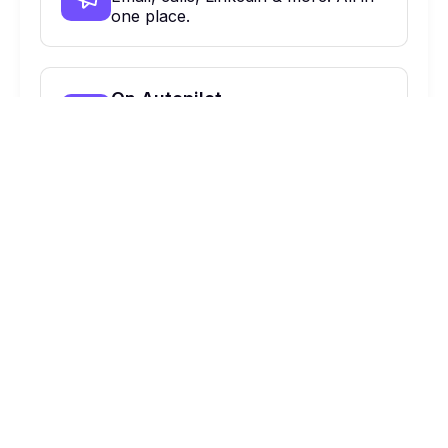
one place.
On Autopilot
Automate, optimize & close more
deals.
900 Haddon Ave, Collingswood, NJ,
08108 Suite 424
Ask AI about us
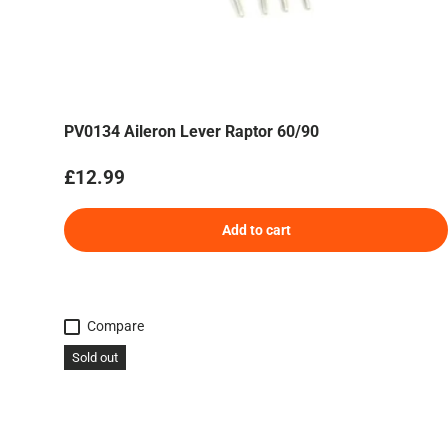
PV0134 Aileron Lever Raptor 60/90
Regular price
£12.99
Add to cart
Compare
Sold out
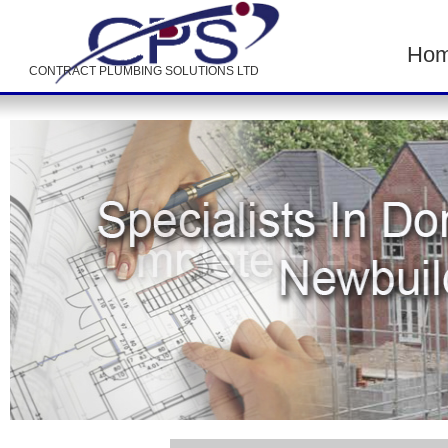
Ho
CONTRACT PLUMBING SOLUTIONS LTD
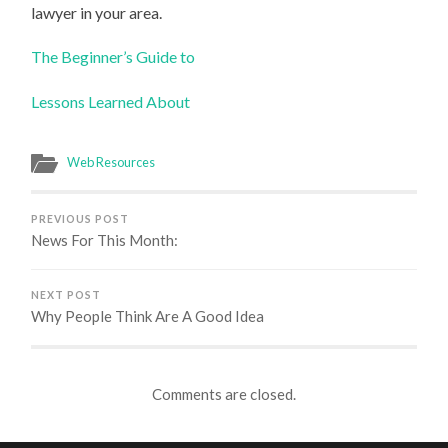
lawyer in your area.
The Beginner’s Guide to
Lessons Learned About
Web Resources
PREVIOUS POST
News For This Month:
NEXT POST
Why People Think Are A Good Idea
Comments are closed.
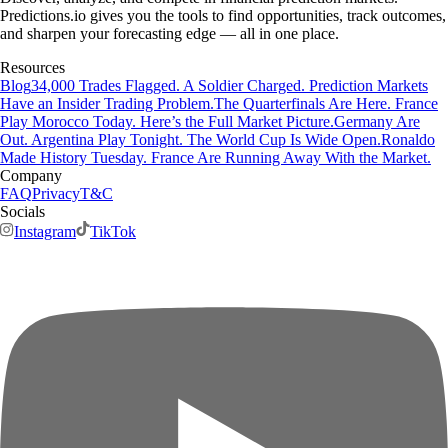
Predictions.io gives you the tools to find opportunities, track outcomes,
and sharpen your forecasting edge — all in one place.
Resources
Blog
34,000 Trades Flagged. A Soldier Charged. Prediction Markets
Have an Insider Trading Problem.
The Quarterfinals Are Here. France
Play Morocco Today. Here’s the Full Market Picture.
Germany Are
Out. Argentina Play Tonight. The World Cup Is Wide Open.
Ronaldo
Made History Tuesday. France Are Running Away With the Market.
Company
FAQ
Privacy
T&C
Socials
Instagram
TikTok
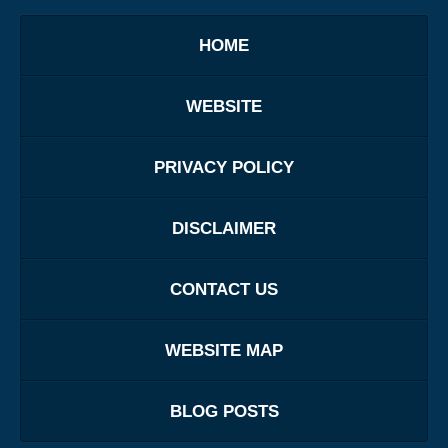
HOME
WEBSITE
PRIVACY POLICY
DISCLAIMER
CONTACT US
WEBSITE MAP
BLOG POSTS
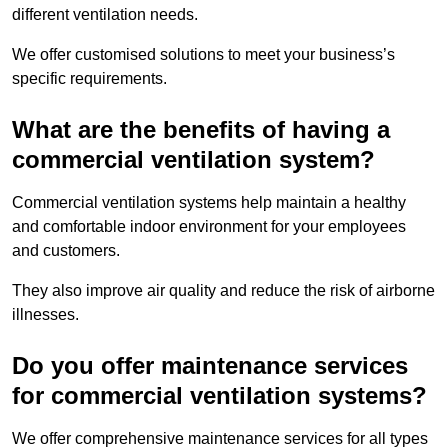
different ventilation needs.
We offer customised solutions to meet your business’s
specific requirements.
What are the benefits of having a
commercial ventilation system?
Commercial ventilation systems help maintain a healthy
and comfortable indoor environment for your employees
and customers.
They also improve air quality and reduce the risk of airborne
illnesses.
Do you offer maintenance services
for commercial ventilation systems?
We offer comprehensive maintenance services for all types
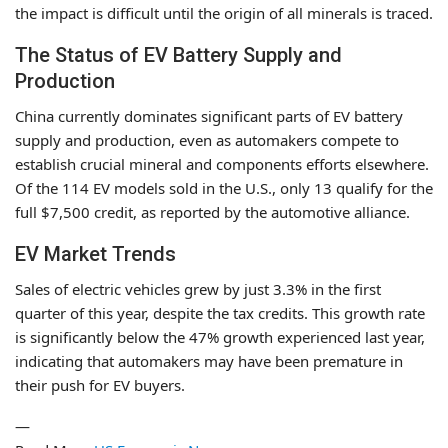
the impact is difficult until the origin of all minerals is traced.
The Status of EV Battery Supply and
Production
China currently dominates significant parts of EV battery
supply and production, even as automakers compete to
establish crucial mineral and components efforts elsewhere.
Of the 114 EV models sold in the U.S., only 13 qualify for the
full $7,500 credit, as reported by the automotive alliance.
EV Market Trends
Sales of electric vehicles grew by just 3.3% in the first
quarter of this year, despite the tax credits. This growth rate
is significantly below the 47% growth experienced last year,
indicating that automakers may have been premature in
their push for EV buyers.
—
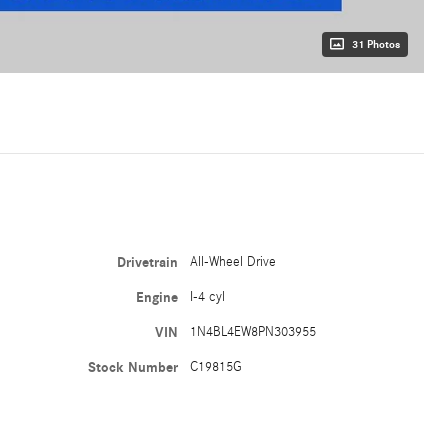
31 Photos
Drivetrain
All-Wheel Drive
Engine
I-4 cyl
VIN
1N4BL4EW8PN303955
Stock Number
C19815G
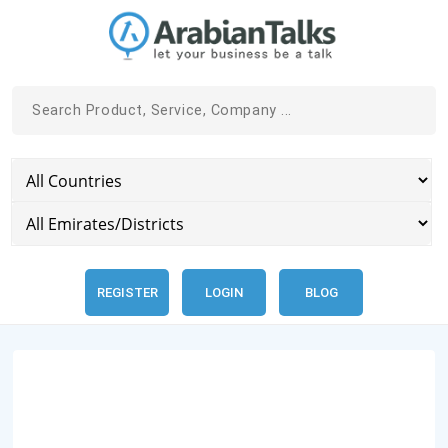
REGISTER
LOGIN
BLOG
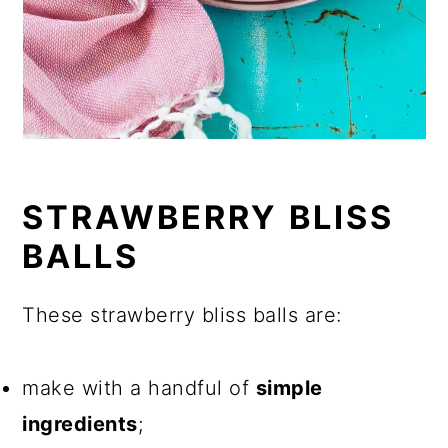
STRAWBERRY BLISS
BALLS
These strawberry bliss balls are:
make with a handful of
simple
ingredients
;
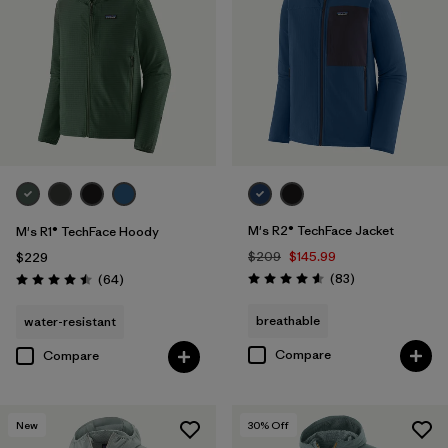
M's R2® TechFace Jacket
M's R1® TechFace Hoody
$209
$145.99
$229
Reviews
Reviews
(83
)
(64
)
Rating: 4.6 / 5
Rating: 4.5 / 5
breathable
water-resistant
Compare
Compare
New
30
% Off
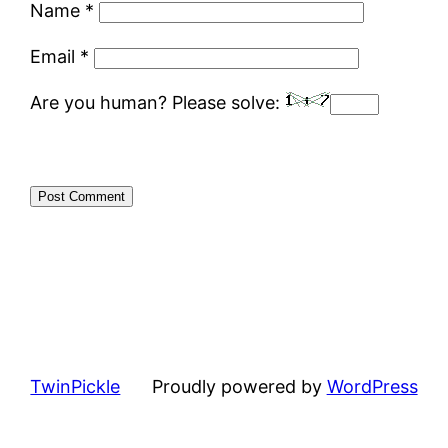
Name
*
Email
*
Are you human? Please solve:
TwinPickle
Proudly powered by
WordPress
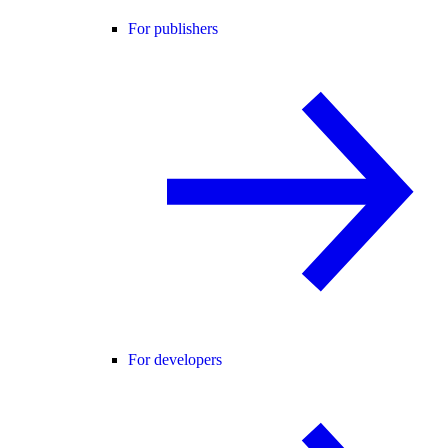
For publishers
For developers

==

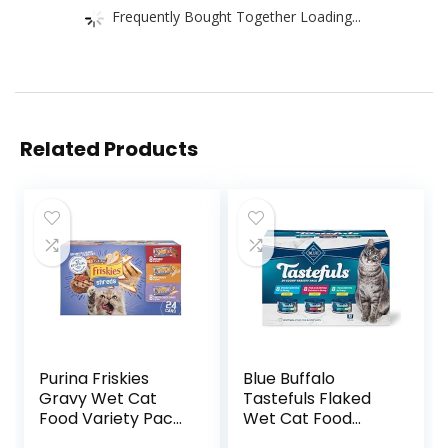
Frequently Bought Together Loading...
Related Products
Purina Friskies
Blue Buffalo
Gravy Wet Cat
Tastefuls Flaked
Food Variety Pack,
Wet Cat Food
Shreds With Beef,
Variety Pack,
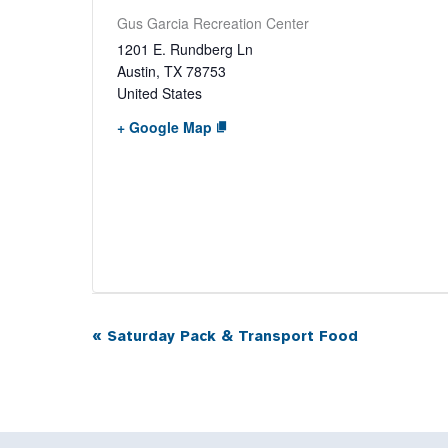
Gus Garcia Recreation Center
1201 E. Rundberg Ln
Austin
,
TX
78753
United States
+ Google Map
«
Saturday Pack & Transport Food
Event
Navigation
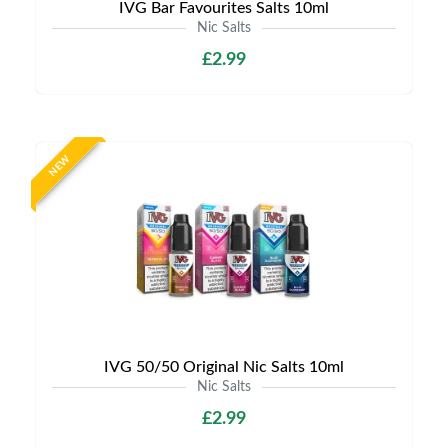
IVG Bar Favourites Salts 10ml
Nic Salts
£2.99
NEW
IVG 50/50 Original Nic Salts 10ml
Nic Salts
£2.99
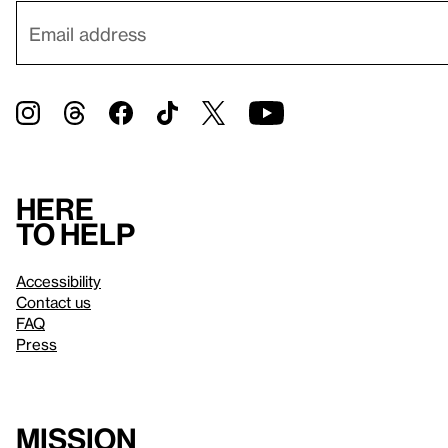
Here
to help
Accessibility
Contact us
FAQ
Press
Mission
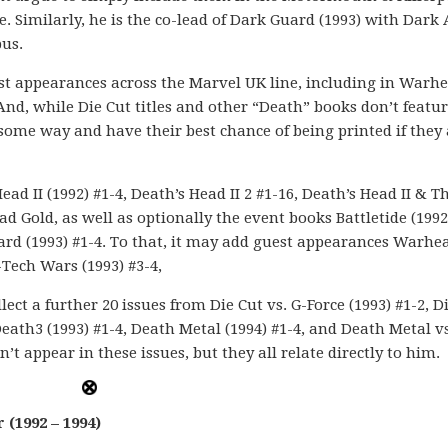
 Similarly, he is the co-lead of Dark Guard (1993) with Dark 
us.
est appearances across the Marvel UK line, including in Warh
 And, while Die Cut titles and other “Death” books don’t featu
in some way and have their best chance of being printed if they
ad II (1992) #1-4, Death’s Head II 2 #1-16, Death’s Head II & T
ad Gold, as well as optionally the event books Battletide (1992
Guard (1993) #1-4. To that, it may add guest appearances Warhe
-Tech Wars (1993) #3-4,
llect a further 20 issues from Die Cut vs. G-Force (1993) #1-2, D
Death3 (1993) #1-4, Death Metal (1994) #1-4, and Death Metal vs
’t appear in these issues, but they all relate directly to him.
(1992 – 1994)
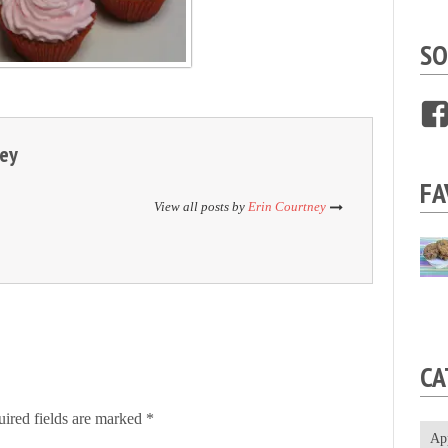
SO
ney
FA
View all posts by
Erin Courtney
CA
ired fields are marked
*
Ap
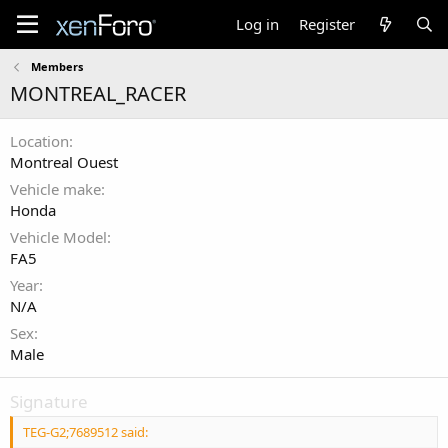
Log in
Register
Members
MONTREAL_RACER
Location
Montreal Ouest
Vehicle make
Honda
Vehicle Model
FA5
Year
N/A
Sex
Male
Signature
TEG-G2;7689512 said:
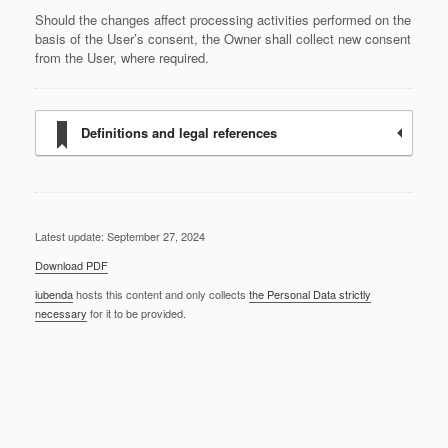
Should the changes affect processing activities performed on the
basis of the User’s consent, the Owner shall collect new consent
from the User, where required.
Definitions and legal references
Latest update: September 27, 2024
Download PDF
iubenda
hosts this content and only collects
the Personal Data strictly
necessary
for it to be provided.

■ **PROBLEM REQUIREMENTS**
In the listing above, find the line containing "What are the benefits of having a" and the line containing "the impact is", then write out both of them and every line between, exactly, with no pictures.

■ **ANSWER TO THIS TASK**
What are the benefits of having a
commercial ventilation system?
Commercial ventilation systems help maintain a healthy
and comfortable indoor environment for your employees
and customers.
They also improve air quality and reduce the risk of airborne
illnesses.
Do you offer maintenance services
for commercial ventilation systems?
We offer comprehensive maintenance services for all types
the impact is difficult until the origin of all minerals is traced.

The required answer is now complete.